Make telemetry reliable across interrupts and headless installs

Three reliability gaps surfaced while auditing why PostHog numbers were
untrustworthy:

1. Interrupted commands lost their events. capture() is fire-and-forget and the
   only flush guarantee lived in a finally block, which SIGINT/SIGTERM skip — so
   Ctrl-C'ing a long ingest or an MCP client killing 'ktx mcp stdio' dropped the
   command event and any queued events. Add SIGINT/SIGTERM handlers (real-process
   entry only; never under test/programmatic io) that mark the active command
   span aborted, emit it, drain the emitter, then exit. Idempotent with the
   normal finally path via the single-consume command span.

2. Headless-first installs were invisible. loadTelemetryIdentity refused to mint
   an installId unless stdout was a TTY, so a machine whose first run was an
   IDE-launched MCP server or a script emitted nothing, ever. Mint on first run
   regardless of surface (still honoring CI/DO_NOT_TRACK/KTX_TELEMETRY_DISABLED),
   writing the one-time notice to stderr — safe under the MCP stdio protocol,
   which reserves stdout. Drop the now-unused stdoutIsTTY option.
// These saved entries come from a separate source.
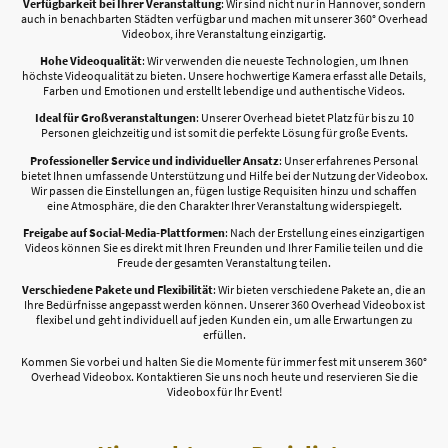
Verfügbarkeit bei Ihrer Veranstaltung
: Wir sind nicht nur in Hannover, sondern
auch in benachbarten Städten verfügbar und machen mit unserer 360° Overhead
Videobox, ihre Veranstaltung einzigartig.
Hohe Videoqualität
: Wir verwenden die neueste Technologien, um Ihnen
höchste Videoqualität zu bieten. Unsere hochwertige Kamera erfasst alle Details,
Farben und Emotionen und erstellt lebendige und authentische Videos.
Ideal für Großveranstaltungen
: Unserer Overhead bietet Platz für bis zu 10
Personen gleichzeitig und ist somit die perfekte Lösung für große Events.
Professioneller Service und individueller Ansatz
: Unser erfahrenes Personal
bietet Ihnen umfassende Unterstützung und Hilfe bei der Nutzung der Videobox.
Wir passen die Einstellungen an, fügen lustige Requisiten hinzu und schaffen
eine Atmosphäre, die den Charakter Ihrer Veranstaltung widerspiegelt.
Freigabe auf Social-Media-Plattformen
: Nach der Erstellung eines einzigartigen
Videos können Sie es direkt mit Ihren Freunden und Ihrer Familie teilen und die
Freude der gesamten Veranstaltung teilen.
Verschiedene Pakete und Flexibilität
: Wir bieten verschiedene Pakete an, die an
Ihre Bedürfnisse angepasst werden können. Unserer 360 Overhead Videobox ist
flexibel und geht individuell auf jeden Kunden ein, um alle Erwartungen zu
erfüllen.
Kommen Sie vorbei und halten Sie die Momente für immer fest mit unserem 360°
Overhead Videobox. Kontaktieren Sie uns noch heute und reservieren Sie die
Videobox für Ihr Event!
3. No guard against silent emit regressions (the 0.7.0 scan_completed blackout).
   Add tests: the shared executePublicIngestTarget chokepoint emits exactly one
   ingest_completed on success and on the preflight-failure branch, and a
   database target invokes the scan that emits scan_completed; plus coverage for
   the aborted-flush helper.

Identity is unchanged otherwise: every event still attributes to the installId
in ~/.ktx/telemetry.json. No event/field changes, so Node<->Python schema parity
is untouched. Docs updated to reflect first-run-on-any-surface activation.
This commit is contained in:
Andrey Avtomonov 2026-06-02 23:19:37 +02:00
parent 2334a4b6e3
commit cb6a67c2d7
7 changed files with 219 additions and 66 deletions

View file

@ -37,7 +37,6 @@ function styleNotice(notice: string, env: TelemetryIdentityEnv): string {
export interface LoadTelemetryIdentityOptions {
homeDir?: string;
env?: TelemetryIdentityEnv;
stdoutIsTTY: boolean;
stderr: { write(chunk: string): void };
now?: () => Date;
}
@ -94,13 +93,12 @@ export async function loadTelemetryIdentity(options: LoadTelemetryIdentityOption
};
}
// No identity yet. Minting one means showing the one-time opt-out notice, so
// first-run creation requires an interactive surface; a headless first run
// stays disabled and defers enablement until the next interactive run.
if (options.stdoutIsTTY !== true) {
return { enabled: false, createdFile: false, noticeShown: false, path };
}
// No identity yet → mint one regardless of surface. Telemetry is opt-out, so
// a fresh install is counted even when its first run is headless (an
// IDE-launched `ktx mcp stdio`, a scripted invocation); otherwise those
// installs would be permanently invisible. Opt-out env vars are honored
// above. The one-time notice is written to stderr — safe even under MCP
// stdio, which reserves stdout for its JSON-RPC protocol.
const timestamp = (options.now ?? (() => new Date()))().toISOString();
const next = {
installId: randomUUID(),

View file

@ -22,7 +22,6 @@ export type { CommandOutcome, CompletedCommandSpan };
export async function showTelemetryNoticeIfNeeded(io: KtxCliIo, packageInfo: KtxCliPackageInfo): Promise<void> {
const identity = await loadTelemetryIdentity({
stdoutIsTTY: io.stdout.isTTY === true,
stderr: io.stderr,
env: process.env,
});
@ -81,7 +80,6 @@ export async function emitTelemetryEvent<Name extends TelemetryEventName>(input:
}): Promise<void> {
const debug = telemetryDebugEnabled();
const identity = await loadTelemetryIdentity({
stdoutIsTTY: input.io.stdout.isTTY === true,
stderr: input.io.stderr,
env: process.env,
});
@ -154,3 +152,20 @@ export async function emitCompletedCommand(input: {
packageInfo: input.packageInfo,
});
}
/**
* Flush telemetry when the process is interrupted (Ctrl-C / kill). The normal
* `command` emit + flush lives in a `finally` that a signal skips, so without
* this an interrupted long-running command (ingest, `mcp stdio`) loses its
* `command` event and any queued events. Marks the active command span as
* `aborted`, emits it, and drains the emitter. Best-effort and idempotent: if
* the span was already completed (normal exit racing a signal) the emit no-ops.
*/
export async function emitAbortedCommandAndShutdown(input: {
packageInfo: KtxCliPackageInfo;
io: KtxCliIo;
}): Promise<void> {
const completed = completeCommandSpan({ completedAt: performance.now(), outcome: 'aborted' });
await emitCompletedCommand({ completed, packageInfo: input.packageInfo, io: input.io });
await shutdownTelemetryEmitter();
}